I’ve been fortunate to live in several different countries on several continents around the world, and explore relationships with different women in those countries. And I learned something important—I can be drawn to many different types of women. And different types of women can make me equally happy.
In certain phases of life we might think we have a certain “type,” or that we’ve found our “ideal” partner, but we’d be wrong.
The “perfect” woman or man doesn’t exist—there are simply some people who are better suited to us than others, and we make the best choices we can based on their merits, chemistry, etc. Hopefully, we change as we age–we grow and evolve as people–and thus, our “taste,” our idea of the “perfect” woman will also change.

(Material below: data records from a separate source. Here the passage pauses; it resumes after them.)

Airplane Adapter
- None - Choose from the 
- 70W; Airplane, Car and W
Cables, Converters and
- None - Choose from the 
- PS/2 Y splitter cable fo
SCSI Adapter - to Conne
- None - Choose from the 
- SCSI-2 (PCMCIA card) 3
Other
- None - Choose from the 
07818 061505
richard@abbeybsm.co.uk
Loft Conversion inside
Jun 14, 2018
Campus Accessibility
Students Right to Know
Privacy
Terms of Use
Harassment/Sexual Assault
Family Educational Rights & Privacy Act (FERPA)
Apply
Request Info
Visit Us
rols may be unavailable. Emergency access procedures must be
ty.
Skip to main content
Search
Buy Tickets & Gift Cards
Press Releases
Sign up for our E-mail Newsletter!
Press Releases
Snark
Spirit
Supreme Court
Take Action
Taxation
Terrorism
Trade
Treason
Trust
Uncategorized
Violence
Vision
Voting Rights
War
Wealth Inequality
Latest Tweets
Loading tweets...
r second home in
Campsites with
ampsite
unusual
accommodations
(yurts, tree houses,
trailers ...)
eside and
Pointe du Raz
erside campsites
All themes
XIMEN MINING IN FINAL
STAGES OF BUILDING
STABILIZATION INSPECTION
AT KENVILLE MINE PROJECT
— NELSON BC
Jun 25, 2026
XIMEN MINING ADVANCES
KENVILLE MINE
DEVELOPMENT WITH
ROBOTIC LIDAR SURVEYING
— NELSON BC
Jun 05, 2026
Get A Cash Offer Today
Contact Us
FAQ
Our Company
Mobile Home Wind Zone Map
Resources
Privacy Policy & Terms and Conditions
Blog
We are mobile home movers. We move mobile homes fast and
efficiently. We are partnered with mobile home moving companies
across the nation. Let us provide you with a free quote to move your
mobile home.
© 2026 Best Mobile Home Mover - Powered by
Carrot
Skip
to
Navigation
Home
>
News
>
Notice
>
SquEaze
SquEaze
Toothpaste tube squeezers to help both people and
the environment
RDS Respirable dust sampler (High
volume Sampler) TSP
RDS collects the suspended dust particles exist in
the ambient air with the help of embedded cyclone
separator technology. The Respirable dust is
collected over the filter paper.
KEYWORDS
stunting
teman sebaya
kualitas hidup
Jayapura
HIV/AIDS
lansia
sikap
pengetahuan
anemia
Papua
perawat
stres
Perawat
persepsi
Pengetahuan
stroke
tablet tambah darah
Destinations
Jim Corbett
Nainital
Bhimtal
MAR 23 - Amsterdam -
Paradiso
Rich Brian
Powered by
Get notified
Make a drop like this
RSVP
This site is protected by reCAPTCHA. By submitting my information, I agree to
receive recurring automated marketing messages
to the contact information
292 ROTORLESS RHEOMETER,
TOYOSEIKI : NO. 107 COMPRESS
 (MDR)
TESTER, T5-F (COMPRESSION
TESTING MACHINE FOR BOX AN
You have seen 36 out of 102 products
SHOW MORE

So my advice would be to try to let go of the “One” fallacy. I’m still a romantic at heart, so I understand its appeal, but I also believe that it isn’t a healthy perspective for relationships.
Now, if we choose a partner in any sense—whether for one night, or for a lifetime—we should choose them deliberately, decisively. We might even offer our devotion to them for a lifetime.
But every relationship ends, whether it’s a result of breakup or death.
And in such a sad event, there is absolutely another potential partner who can and will make us very happy. (Not to mention the fact that when we deem our partner “the One” we often become needy, jealous, possessive, insecure, sometimes even desperate to hang onto them. Pretty unsexy, counter-productive stuff.)
Let me be clear: I am not suggesting that we proceed in our relationships with a sense of cool detachedness as a result of knowing that there are other potential “Ones” out there for us. Absolutely not.
We should just remember that everything in life is impermanent: feelings change, relationships change, breakups happen, and death happens. Every relationship ends, one way or another. (More hastily if we genuinely can’t get over girlfriend’s past.) And as a result of this knowledge, we should love and appreciate our partners right now—today—all the more, as we may not have the opportunity tomorrow.
Going back to the issue of your girlfriend having more sexual experience, and whether or not you have “experienced enough,” this I cannot answer for you. That’s your responsibility. What I can do is remind you of the power of choice, encourage you to indulge in a bit of good old fashioned introspection, and trust your gut.
If you come to the conclusion that you genuinely can’t get over girlfriend’s past, it might be time to move on.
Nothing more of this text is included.